Analysis of released HCV RNA by density gradient centrifugation. (A and B) Cell culture supernatants from two different cell lines carrying subgenomic replicons (5-15 and 9-13) (A) and two cell lines carrying sfl genomes (20-1 and 21-5) (B) were harvested 3 days postseeding and processed as described in Materials and Methods.
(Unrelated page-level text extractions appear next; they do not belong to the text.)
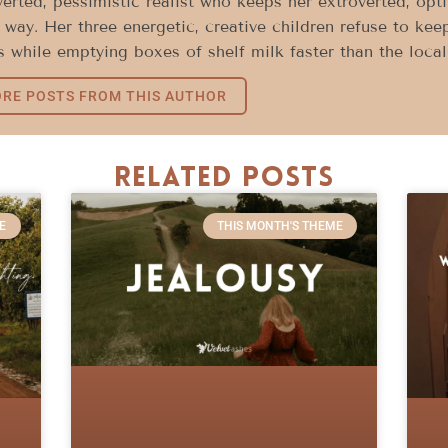
verted, pessimistic realist who keeps her extroverted, opt
way. Her three energetic, creative children refuse to keep
 while emptying boxes of shelf milk faster than the loca
RE POSTS FROM THIS AUTHOR
Related Posts
E
THIS MONTH'S THEME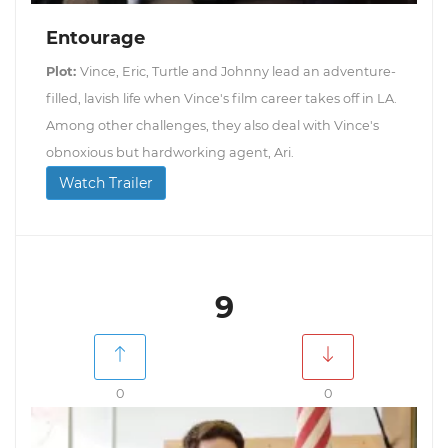
Entourage
Plot:
Vince, Eric, Turtle and Johnny lead an adventure-
filled, lavish life when Vince's film career takes off in LA.
Among other challenges, they also deal with Vince's
obnoxious but hardworking agent, Ari.
Watch Trailer
9
0
0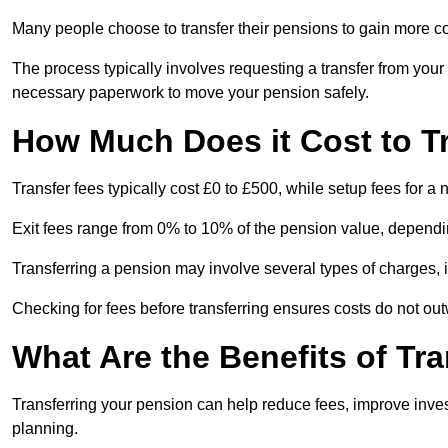
Many people choose to transfer their pensions to gain more con
The process typically involves requesting a transfer from you
necessary paperwork to move your pension safely.
How Much Does it Cost to T
Transfer fees typically cost £0 to £500, while setup fees for 
Exit fees range from 0% to 10% of the pension value, dependi
Transferring a pension may involve several types of charges, in
Checking for fees before transferring ensures costs do not out
What Are the Benefits of Tr
Transferring your pension can help reduce fees, improve investm
planning.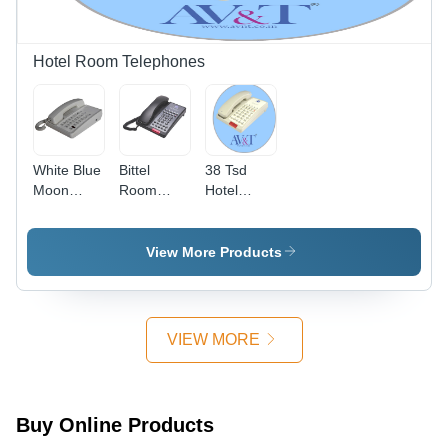
Dicing,
Base,
Chopping
Manual
& Slicing
Operation,
Hotel Room Telephones
1-Year
Warranty
White Blue
Bittel
38 Tsd
Moon
Room
Hotel
Telephones
Phone -
Phone -
Color:
Color:
Black
White
View More Products
VIEW MORE
Buy Online Products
RNA was prepared and subjected to quantitative RT-PCR. (C) For a control, supernatant from R.D.420 cells productively infected with BVDV (strain NADL) was analyzed in parallel. Copies of HCV and BVDV RNA detected per milliliter of gradient fraction (mean value of duplicates) are plotted against the density. The density of the peak fraction is given at the top of each graph.

FIG. 8.

Transient replication of a subgenomic replicon and full-length HCV genomes. Huh-7 cells were transfected with the authentic HCV Con1 genome (Con1), a cell culture-adapted full-length RNA (Con1-ET), or a selectable subgenomic replicon (replicon-ET), and cells were harvested at the indicated time points. (A and B) Transient replication was monitored by Northern blotting (A), as described in the legend to Fig. 1B, and NS5B-specific Western blotting (B). (C) At 96 h posttransfection, supernatants from three 10-cm-diameter dishes were harvested, cleared of cellular debris, and subjected to density gradient centrifugation as described in Materials and Methods. HCV RNA in each fraction was measured by quantitative RT-PCR. The average value of duplicate experiments is plotted against the density of the corresponding fraction.